The Montessori Homeschooling Method
You have likely heard the term Montessori Homeschooling or The Montessori Method, if you have
considered home schooling for your children. The Montessori Method is one of the philosophies some parents choose
to use in educating their children at home. It is not only a method however, but a way of living for many of the
families who use it.
Montessori Homeschooling was developed as a result of the work of Dr. Maria Montessori with the poor children of
Italy over a century ago. Dr. Montessori was the first woman to receive her MD degree in Italy and has been a role
model for many in the field of education. She has inspired people the world over to base education on the
observation of children and the discovery of their needs/interests, rather than on a single curriculum.
The Montessori Method uses the practical areas of life which all children experience, as the foundation and focus
for teaching, rather than a more structured approach. For instance, children learn character qualities such as
speaking politely, being considerate of others, having a helpful attitude, sharing, etc. through parental guidance
during common daily activities. Such activities include gardening, building, cooking, cleaning, teaching younger
children, taking meals to the sick, etc. This 'no pressure' setting helps the child to develop confidence,
thoughtfulness and initiative, all important qualities often thwarted by traditional schooling.
In this manner of education, the teacher remains alert to the interests and special needs of each child, and makes
an effort to follow up and help the child key in on those individual interests. The only specific curriculum
requirements are those set by each state. These requirements take a minimum amount of focused sit down time. If the
child is under 6 years old, there are generally one or two hour long work periods broken up with the more practical
activities (ie. cooking, etc.) From approximately age six upward, the students design their own plan of learning
with the parents help. This teaches them to become responsible for their own time management and education, and
fosters more involvement from them since the plan is their own.
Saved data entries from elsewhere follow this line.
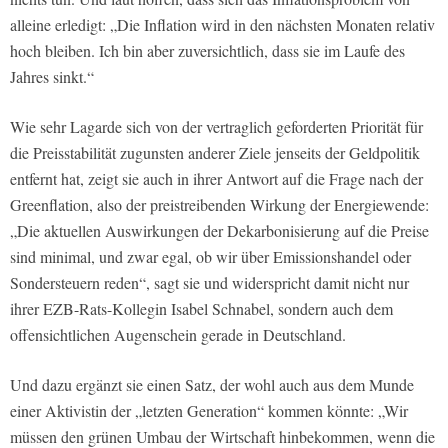
alleine erledigt: „Die Inflation wird in den nächsten Monaten relativ
hoch bleiben. Ich bin aber zuversichtlich, dass sie im Laufe des
Jahres sinkt.“
Wie sehr Lagarde sich von der vertraglich geforderten Priorität für
die Preisstabilität zugunsten anderer Ziele jenseits der Geldpolitik
entfernt hat, zeigt sie auch in ihrer Antwort auf die Frage nach der
Greenflation, also der preistreibenden Wirkung der Energiewende:
„Die aktuellen Auswirkungen der Dekarbonisierung auf die Preise
sind minimal, und zwar egal, ob wir über Emissionshandel oder
Sondersteuern reden“, sagt sie und widerspricht damit nicht nur
ihrer EZB-Rats-Kollegin Isabel Schnabel, sondern auch dem
offensichtlichen Augenschein gerade in Deutschland.
Und dazu ergänzt sie einen Satz, der wohl auch aus dem Munde
einer Aktivistin der „letzten Generation“ kommen könnte: „Wir
müssen den grünen Umbau der Wirtschaft hinbekommen, wenn die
The teacher encourages the natural curiosity of the child, focusing on their innate ability to learn from their
surroundings, and looking for cues to help him develop skills in those areas that interest him/her the most. The
goal of this method is to provide an environment where children can explore, touch and learn without fear or
intense pressure. It is believed that this style of teaching can develop a lifetime love of learning in a young
person, as well as a stronger character.
Quite often in Montessori Homeschool settings there is not much television, electronic game playing, or fast
food outings. The focus is more on exposure to as many healthy and varied real life activities as possible, in
order to stimulate artistic, cultural and scientific interests in the child. John Holt, educator and author of "How
Children Learn", states that "a child has no stronger desire than to make sense of the world, to move freely within
it, and to do the things he sees bigger people doing. To be able to do something well, to get visible results,
gives him a sense of his own being and worth which he can never get from regular schoolwork."
Perhaps the heart of Montessori Homeschooling and the most important thing Dr. Maria Montessori learned and
contributed to the field of child development and education is the fostering of the best in each child. She
discovered that in an environment where children are allowed to choose their work based on interest and aptitude,
and to concentrate for as long as needed on such tasks, that they will come out of this period of concentration
refreshed, cheerful and full of good attitudes towards life and others. This is why parents all over the world have
chosen the Montessori Method for their child's education.